Our fellow rafters managed to awake this strong urge to visit the mountain gorillas. But spending 500US$ per person in a single day wasn’t exactly foreseen in our travel budget. We would come back later to visit them… Right. What happened to enjoying the moment? Discussing our options late at night, we both knew chances were slim that we would visit Uganda again any time soon. We hopped on the first local bus to Kampala the next morning, trying to get a hold of a last-minute permit*.
Many boda-boda back rides later – we had slept at the Zoo, swam in deserted crater lakes and kayaked between a thousand islands – time had finally come to meet the infamous silverback. While hiking the pristine mountain jungle for several hours, in search of these incredible, huge creatures – please do accept the stick they offer you, you’ll need it – I realised the juice was definitely worth the squeeze.

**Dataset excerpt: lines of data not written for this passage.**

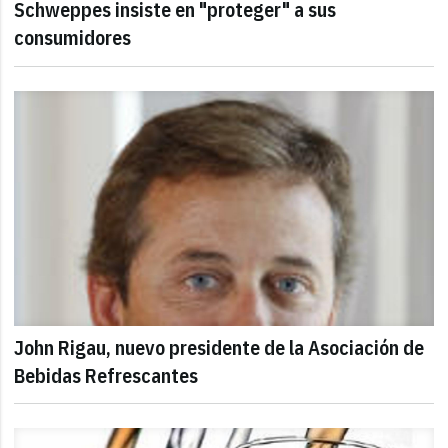
Schweppes insiste en "proteger" a sus
consumidores
John Rigau, nuevo presidente de la Asociación de
Bebidas Refrescantes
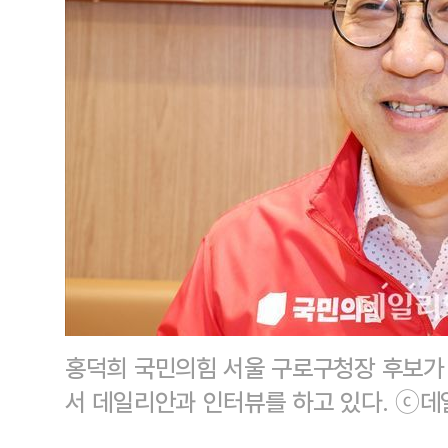
홍덕희 국민의힘 서울 구로구청장 후보가 
서 데일리안과 인터뷰를 하고 있다. ⓒ데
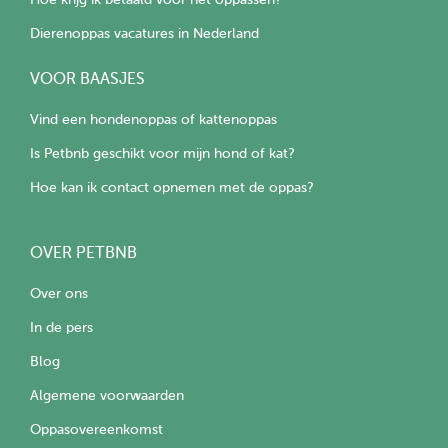
Dierenoppas vacatures in Nederland
VOOR BAASJES
Vind een hondenoppas of kattenoppas
Is Petbnb geschikt voor mijn hond of kat?
Hoe kan ik contact opnemen met de oppas?
OVER PETBNB
Over ons
In de pers
Blog
Algemene voorwaarden
Oppasovereenkomst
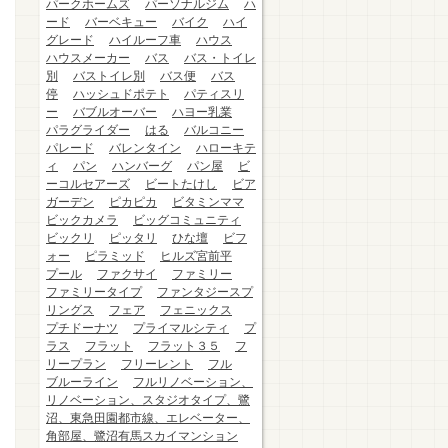
パークホームズ
パーソナルジム
ハ
ード
バーベキュー
バイク
ハイ
グレード
ハイルーフ車
ハウス
ハウスメーカー
バス
バス・トイレ
別
バストイレ別
バス便
バス
停
ハッシュドポテト
パティスリ
ー
バブルオーバー
ハヨー乳業
パラグライダー
はる
バルコニー
パレード
バレンタイン
ハローキテ
ィ
パン
ハンバーグ
パン屋
ビ
ーコルセアーズ
ビートたけし
ビア
ガーデン
ピカピカ
ビタミンママ
ビックカメラ
ビッグコミュニティ
ビックリ
ピッタリ
ひな壇
ビフ
ォー
ピラミッド
ヒルズ宮前平
プール
ファクサイ
ファミリー
ファミリータイプ
ファンタジースプ
リングス
フェア
フェニックス
プチドーナツ
プライマルシティ
プ
ラス
フラット
フラット３５
フ
リープラン
フリーレント
フル
ブルーライン
フルリノベーション、
リノベーション、スタジオタイプ、鷺
沼、東急田園都市線、エレベーター、
角部屋、鷺沼有馬スカイマンション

A mother gorilla passed by with her baby. Unfortunately I just missed them. And suddenly I noticed them too, sitting around in the forest, minding their own business. You can sit with them for at least an hour. Although shy by nature, they let us into their world as if we were family. Caution, since the Californian weed farmer we met on our raft nearly got attacked while allegedly doing nothing (you have to keep a few meters distance for a reason). The gorillas seemed so peaceful, even though people still hunt them for meat and trophies. Maybe they don’t even have a clue.
Still reminiscing about our little encounter, we’d only got 48 hours left to get to Nairobi and catch our plane to Mumbai. We booked two window seats behind each other on a deluxe bus and admired the Kenyan landscapes from our windows.
* In Uganda, Gorilla tracking is done in either Bwindi Impenetrable National Park or Mgahinga Gorilla National Park. However, most of the permits sold are for Bwindi. Each day about 72 persons are allowed to visit, 8 per gorilla family. You can buy your permits at the UWA – Uganda Wildlife Authority – headquarters in Kampala (like we did), our through a tour agent. To book your gorilla permit from home, contact UWA’s reservation office by email inquiring about availability of the dates you intend to track them. Bear in mind that it’s at least a full day of travel from Kampala or Entebbe. At the time of writing, a permit should cost you about 600US$.You can also track them in Rwanda – Volcanoes National Park.